South Sudan became Africa's newest nation in July under a 2005 peace deal that ended decades of civil war between north and south, but many issues remain unresolved, including oil, debt and violence on both sides of the poorly-defined border.
Tensions escalated last week when Khartoum said it had started confiscating oil from landlocked South Sudan, which exports its crude through Sudan's pipelines to a port on the Red Sea.
Sudan's economy has been badly hit by the loss of two-thirds of oil production to the South, and the country is under pressure to ease the hardships of people already exhausted by years of conflict, inflation and a U.S. trade embargo.
The two sides were meant to conclude an oil agreement that would see them sharing revenues, with the south paying fees to export its oil through the north.
The African Union is sponsoring talks between the two countries this week, but Sudanese Foreign Minister Ali Ahmed Karti dampened hopes of a quick deal, rejecting the south's criticism of its move as "childish."
"If they are not ready to sit down and conclude an agreement, we will take our right. We will take our entitlements," he told Reuters in an interview.
"Nobody can hamper us from taking our right. This is our entitlement," Karti said.
He said South Sudan's support for rebels in the border states of South Kordofan and Blue Nile was hindering the talks. Juba denies giving support to the insurgents, who fought as part of the southern army during the civil war.
"If you are hosting rebels, preparing them against me, supporting them by munitions, by salaries, by everything, by training, by giving them all facilities. What shall I wait for? What shall I wait for you to do? I'm waiting for war," he said.
"So if you are preparing to instigate war against me, what kind of any other agreement will be useful?"
He said Sudan had monitored conversations that proved Juba was supporting the rebels - known as the Sudan People's Liberation Movement Army (SPLA-N) - by continuing to pay their old salaries.
"We listen to them. They know that we listen to them. What kind of stupidity? You know I'm listening to what you say every day, and you go on talking about salaries, ammunition, supporting us, and bringing more tanks near the borders, and the rest," he said.
Any oil agreement would likely depend on a broader deal that addressed the fighting and other security issues, such as marking the border, Karti said.
"To me, it could be a holistic approach. A piecemeal way of doing things is not enough, and it proved not to be working. It's better to begin with the top issues - the security issue to me is very important - and then the rest will be easy," he said.

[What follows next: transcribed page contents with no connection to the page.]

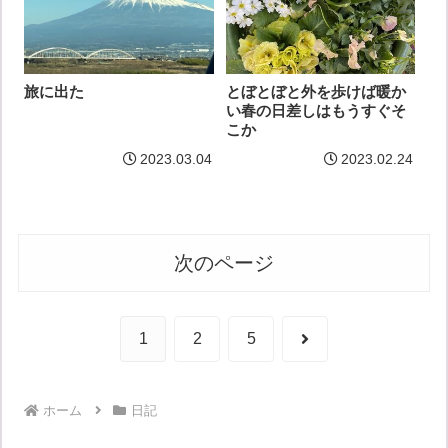
とぼとぼと外を歩けば暖か
旅に出た
い春の日差しはもうすぐそ
こか
2023.03.04
2023.02.24
次のページ
次
1
2
5
へ
ホーム
日記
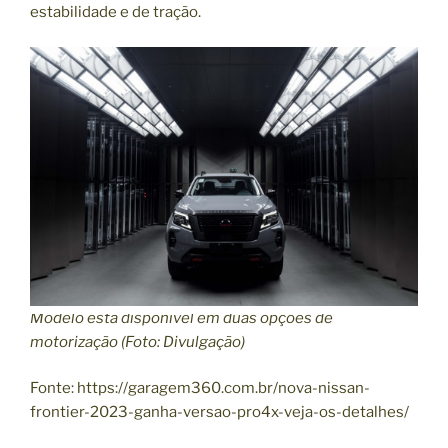
estabilidade e de tração.
Modelo está disponível em duas opções de
motorização (Foto: Divulgação)
Fonte: https://garagem360.com.br/nova-nissan-
frontier-2023-ganha-versao-pro4x-veja-os-detalhes/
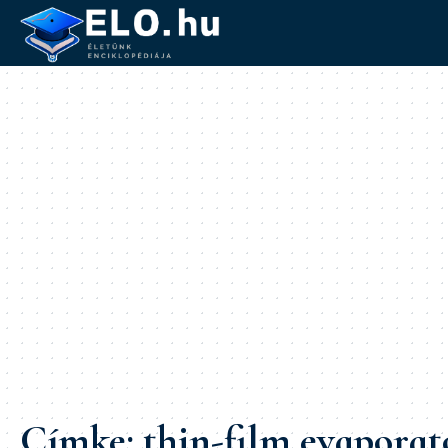
Címke:
thin-film evaporat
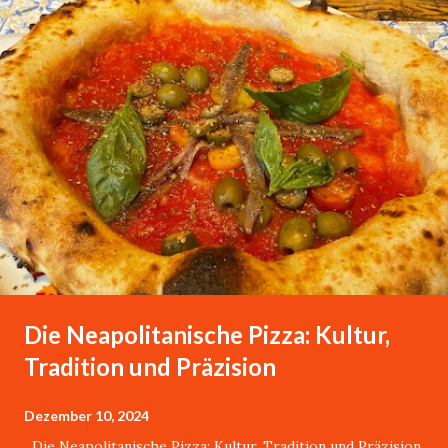
Die Neapolitanische Pizza: Kultur,
Tradition und Präzision
Dezember 10, 2024
Die Neapolitanische Pizza: Kultur, Tradition und Präzision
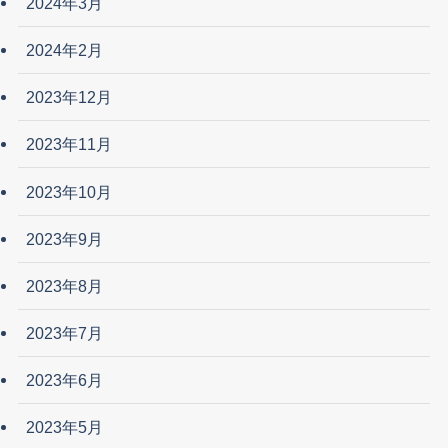
2024年3月
2024年2月
2023年12月
2023年11月
2023年10月
2023年9月
2023年8月
2023年7月
2023年6月
2023年5月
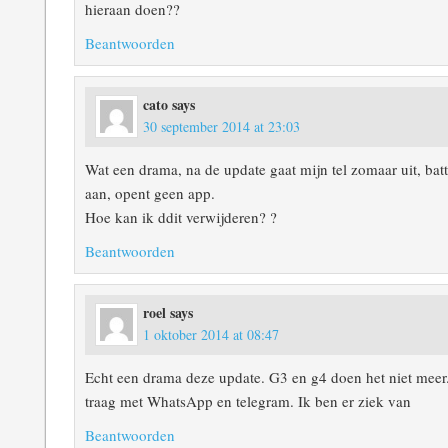
hieraan doen??
Beantwoorden
cato
says
30 september 2014 at 23:03
Wat een drama, na de update gaat mijn tel zomaar uit, bat
aan, opent geen app.
Hoe kan ik ddit verwijderen? ?
Beantwoorden
roel
says
1 oktober 2014 at 08:47
Echt een drama deze update. G3 en g4 doen het niet meer. B
traag met WhatsApp en telegram. Ik ben er ziek van
Beantwoorden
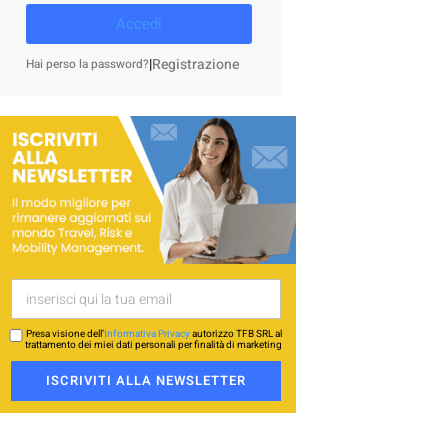
Accedi
|
Registrazione
Hai perso la password?
Presa visione dell’
Informativa Privacy
autorizzo TFB SRL al
trattamento dei miei dati personali per finalità di marketing
ISCRIVITI ALLA NEWSLETTER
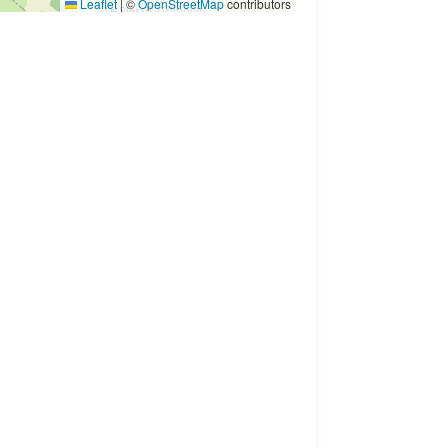
Leaflet
|
©
OpenStreetMap
contributors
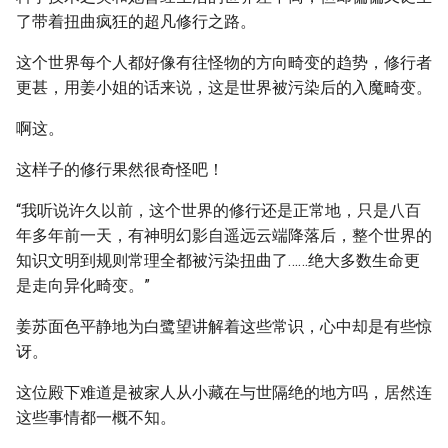
了带着扭曲疯狂的超凡修行之路。
这个世界每个人都好像有往怪物的方向畸变的趋势，修行者
更甚，用姜小姐的话来说，这是世界被污染后的入魔畸变。
啊这。
这样子的修行果然很奇怪吧！
“我听说许久以前，这个世界的修行还是正常地，只是八百
年多年前一天，有神明幻影自遥远云端降落后，整个世界的
知识文明到规则常理全都被污染扭曲了……绝大多数生命更
是走向异化畸变。”
姜苏面色平静地为白鹭望讲解着这些常识，心中却是有些惊
讶。
这位殿下难道是被家人从小藏在与世隔绝的地方吗，居然连
这些事情都一概不知。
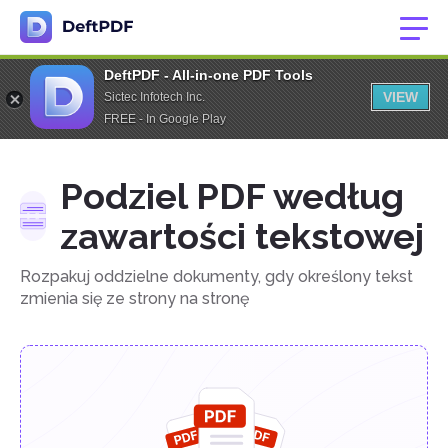
DeftPDF - All-in-one PDF Tools
VIEW
Sictec Infotech Inc.
FREE - In Google Play
Podziel PDF według
zawartości tekstowej
Rozpakuj oddzielne dokumenty, gdy określony tekst
zmienia się ze strony na stronę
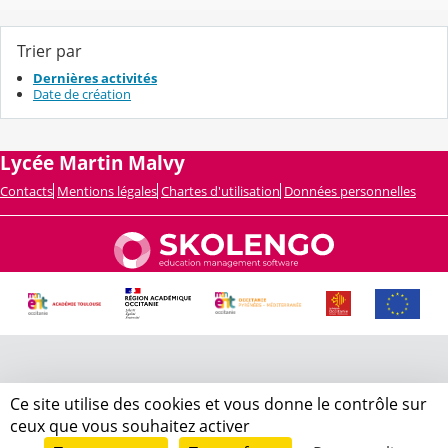
Trier par
Dernières activités
Date de création
Lycée Martin Malvy
Contacts
Mentions légales
Chartes d'utilisation
Données personnelles
Ce site utilise des cookies et vous donne le contrôle sur
ceux que vous souhaitez activer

Sudan and South Sudan have been discussing a transit fee for southern oil exports since Juba's independence, but their positions have remained wide apart. Khartoum wants $1 billion in rear payments plus $36 a barrel to use the export pipeline, roughly a third of the South's export value.
South Sudan has offered to sell oil to Khartoum at discounted prices and give financial aid, but Karti said some southern officials had taken a "sarcastic" approach.
"Even some of them, sarcastically, they tell us that they are donors and they will give us some tens of millions, and they will be spending those millions on humanitarian issues, and trying to solve problems in the needy areas," he said.
"They talked to us like donors, whereas we are calling for them to sit down at a table to talk seriously," Karti said.
"(Saying we are) taking their oil, stealing their oil - this is childish," he said. "This is our right. If this does not (suit) them, let them block the oil. It is their oil. We will not at all fight for the oil to come through our pipeline."
He said a debt pile of almost $40 billion for which Juba refuses to share responsibility was weighing on the economy but rejected some analysts' forecasts that Sudan's economy is headed for a severe crisis.
"It is not bad. I will not accept this word," he said. "We are trying our best to emerge as a country that has good resources, and as a country that should be supported."
Most Western firms have shunned Sudan since the United States put a trade embargo in place in 1997 for the country's role in hosting prominent militants like Osama bin Laden.
Karti said Gulf Arab states were increasing their investments but Sudan would not ask for any outside help to overcome economic difficulties.
"We are not begging from anybody, we have our resources," he said.